Demand for Hospitality roles increases as other industries vie for jobseekers’ attention

Hospitality & Catering roles saw a welcome, if expected, rise in applications during July. One of only three sectors to see an increase, applications to Hospitality roles increased by +13% compared to June, following the massive influx of vacancies posted once the government announced the easing of lockdown restrictions. With the country remaining open and catering for the millions of staycations taking place across the UK, Hospitality is likely to see a healthy boost economically – where it has suffered so much in the last 18 months.
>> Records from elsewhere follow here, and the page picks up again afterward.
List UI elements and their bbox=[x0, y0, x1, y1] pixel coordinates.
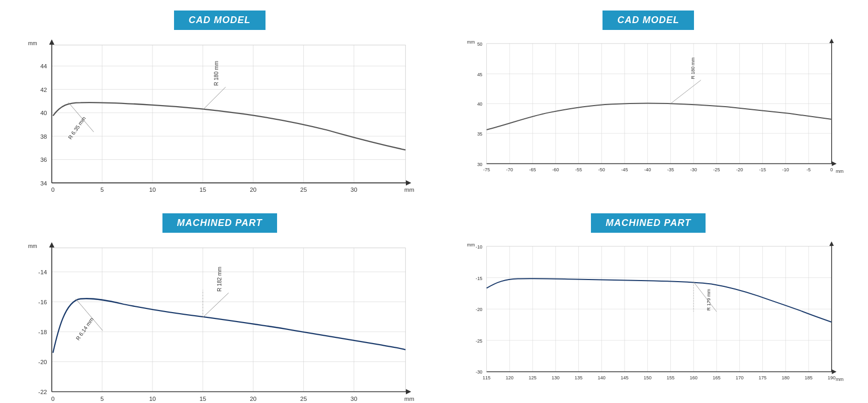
figure-title-cad2: CAD MODEL bbox=[603, 11, 694, 30]
svg-text:44: 44 bbox=[40, 63, 47, 69]
svg-text:36: 36 bbox=[40, 157, 47, 163]
svg-text:30: 30 bbox=[351, 187, 358, 193]
figure-cad-profile2: CAD MODEL bbox=[445, 11, 853, 203]
svg-text:145: 145 bbox=[620, 376, 628, 381]
svg-text:42: 42 bbox=[40, 87, 47, 93]
svg-text:-20: -20 bbox=[38, 359, 47, 365]
svg-text:155: 155 bbox=[667, 376, 675, 381]
svg-text:150: 150 bbox=[644, 376, 651, 381]
svg-text:-15: -15 bbox=[475, 276, 482, 281]
svg-text:115: 115 bbox=[483, 376, 491, 381]
svg-text:180: 180 bbox=[781, 376, 789, 381]
svg-text:-30: -30 bbox=[475, 370, 482, 375]
svg-text:mm: mm bbox=[467, 39, 475, 45]
svg-text:170: 170 bbox=[736, 376, 743, 381]
svg-text:15: 15 bbox=[199, 187, 206, 193]
svg-text:25: 25 bbox=[300, 187, 307, 193]
svg-text:mm: mm bbox=[404, 187, 414, 193]
svg-text:10: 10 bbox=[149, 396, 156, 402]
figure-cad-profile1: CAD MODEL bbox=[16, 11, 424, 203]
chart-machined-profile2: 115 120 125 130 135 140 145 150 155 160 … bbox=[445, 236, 853, 389]
svg-text:-20: -20 bbox=[736, 167, 743, 172]
svg-text:0: 0 bbox=[52, 187, 55, 193]
chart-cad-profile2: -75 -70 -65 -60 -55 -50 -45 -40 -35 -30 … bbox=[445, 33, 853, 181]
svg-text:-20: -20 bbox=[475, 307, 482, 312]
svg-text:45: 45 bbox=[477, 72, 482, 77]
svg-text:30: 30 bbox=[477, 162, 482, 167]
svg-text:5: 5 bbox=[100, 187, 104, 193]
svg-text:-25: -25 bbox=[713, 167, 720, 172]
svg-text:-14: -14 bbox=[38, 269, 47, 275]
svg-text:190: 190 bbox=[828, 376, 835, 381]
chart-machined-profile1: 0 5 10 15 20 25 30 mm -22 -20 -18 -16 -1… bbox=[16, 236, 424, 403]
svg-text:-50: -50 bbox=[598, 167, 605, 172]
svg-text:-15: -15 bbox=[759, 167, 766, 172]
svg-text:R 179 mm: R 179 mm bbox=[706, 289, 711, 311]
svg-text:mm: mm bbox=[404, 396, 414, 402]
svg-text:140: 140 bbox=[597, 376, 605, 381]
svg-text:-75: -75 bbox=[483, 167, 490, 172]
svg-text:mm: mm bbox=[28, 243, 37, 249]
svg-text:185: 185 bbox=[804, 376, 812, 381]
svg-text:50: 50 bbox=[477, 42, 482, 47]
svg-text:mm: mm bbox=[28, 40, 37, 46]
svg-text:-55: -55 bbox=[575, 167, 582, 172]
svg-text:-30: -30 bbox=[690, 167, 697, 172]
svg-text:-16: -16 bbox=[38, 299, 47, 305]
svg-text:-25: -25 bbox=[475, 338, 482, 344]
svg-text:mm: mm bbox=[835, 377, 843, 383]
svg-text:mm: mm bbox=[467, 242, 475, 247]
figure-title-cad1: CAD MODEL bbox=[174, 11, 265, 30]
svg-text:0: 0 bbox=[830, 167, 833, 172]
svg-rect-0 bbox=[52, 45, 405, 183]
svg-text:-22: -22 bbox=[38, 389, 47, 395]
svg-text:30: 30 bbox=[351, 396, 358, 402]
svg-text:R 180 mm: R 180 mm bbox=[690, 57, 696, 79]
svg-text:160: 160 bbox=[689, 376, 697, 381]
svg-text:125: 125 bbox=[528, 376, 536, 381]
figure-title-machined2: MACHINED PART bbox=[591, 213, 706, 233]
svg-text:-35: -35 bbox=[667, 167, 674, 172]
svg-text:R 182 mm: R 182 mm bbox=[217, 267, 222, 292]
figures-grid: CAD MODEL bbox=[16, 11, 852, 403]
svg-text:mm: mm bbox=[835, 169, 843, 174]
svg-text:34: 34 bbox=[40, 180, 47, 187]
svg-text:-45: -45 bbox=[621, 167, 628, 172]
svg-text:R 180 mm: R 180 mm bbox=[213, 61, 219, 86]
svg-text:135: 135 bbox=[575, 376, 583, 381]
figure-machined-profile2: MACHINED PART bbox=[445, 213, 853, 403]
svg-text:-65: -65 bbox=[529, 167, 536, 172]
svg-text:35: 35 bbox=[477, 131, 482, 137]
svg-text:40: 40 bbox=[40, 110, 47, 116]
svg-text:175: 175 bbox=[759, 376, 767, 381]
svg-text:5: 5 bbox=[100, 396, 104, 402]
svg-text:38: 38 bbox=[40, 133, 47, 140]
svg-text:-18: -18 bbox=[38, 329, 47, 335]
svg-text:-5: -5 bbox=[806, 167, 810, 172]
svg-text:10: 10 bbox=[149, 187, 156, 193]
figure-title-machined1: MACHINED PART bbox=[162, 213, 277, 233]
chart-cad-profile1: 0 5 10 15 20 25 30 mm 34 36 38 40 42 44 … bbox=[16, 33, 424, 203]
svg-text:20: 20 bbox=[250, 396, 257, 402]
svg-text:-40: -40 bbox=[644, 167, 651, 172]
svg-text:40: 40 bbox=[477, 101, 482, 107]
svg-text:15: 15 bbox=[199, 396, 206, 402]
svg-text:0: 0 bbox=[52, 396, 55, 402]
figure-machined-profile1: MACHINED PART bbox=[16, 213, 424, 403]
svg-text:-70: -70 bbox=[506, 167, 513, 172]
svg-text:25: 25 bbox=[300, 396, 307, 402]
svg-text:20: 20 bbox=[250, 187, 257, 193]
svg-text:-60: -60 bbox=[552, 167, 559, 172]
svg-text:165: 165 bbox=[712, 376, 720, 381]
svg-text:-10: -10 bbox=[782, 167, 789, 172]
svg-text:-10: -10 bbox=[475, 244, 482, 250]
svg-text:130: 130 bbox=[552, 376, 559, 381]
svg-text:120: 120 bbox=[505, 376, 513, 381]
Administration is still a stand-out sector for applications, as was the case in June. Of the 1.8 million applications made in July overall on Reed.co.uk, 19% of those were made to administration roles, the highest rate of all applications, despite a decidedly average turn-out of jobs posted month-on-month. 


Otherwise, applications remain down across the board – as is being widely reported in the media. Further cementing that businesses are competing for workers in a truly candidate-led market. This trend has been the case for the last quarter and doesn’t look to be changing any time soon.


Is Health & Social Care suffering from bad PR?


Perhaps a key casualty of the candidate-driven market is Health & Social Care. Vacancy numbers are up as stated above, but applications are down -9%. As a result, the number of applicants to roles is only 2:1. So, rather than seeing many job openings that welcome decent numbers of applications per role and diminish the competition, the demand for Health & Social Care roles doesn’t appear to be there – leaving employers scrambling for quality staff.


This could be down to several reasons. It wouldn’t be unfair to suggest that the sector may not have the most attractive employment proposition right now. Salaries are stagnant, hours long and pressure high as the country – and sector – continues dealing with the pandemic. Combined with a feeling of nervousness around a still very present pandemic, you have many contributing factors. Some private firms are offering as much as £10,000 in bonuses to entice people into the sector**. While this works for some, it isn’t sustainable or doable for the whole industry, so a different tactic may need to be employed.


Looking ahead: A focus on furlough


Though applications remain a challenge, the employment market is heading in a positive direction, and confidence is building in individual sectors.


The next hurdle to cross will be the curtain falling further on the furlough scheme, which is due to change again in August. From the 1st of August, employers will have to pay at least 20% of employee’s salaries, with the government picking up 60%. The increased onus on employers makes a significant difference in monthly payments for employers to keep furloughed staff. So, for example, a furloughed employee earning £20,000 costing £155 per month in June and £322 in July, will rise to £489 in August and September as the scheme comes to a close. This rise in cost will impact SMEs hugely in particular, plus those businesses where the bounceback after lockdown hasn’t entirely been reflected in the need to have all their staff back and working. 


While the July Labour Market Overview* from The Office of National Statistics reports that the redundancy rate from March to May 2021 has returned to pre-pandemic levels, the end of furlough could change all that with redundancies predicted over the summer as a direct result of the scheme finishing.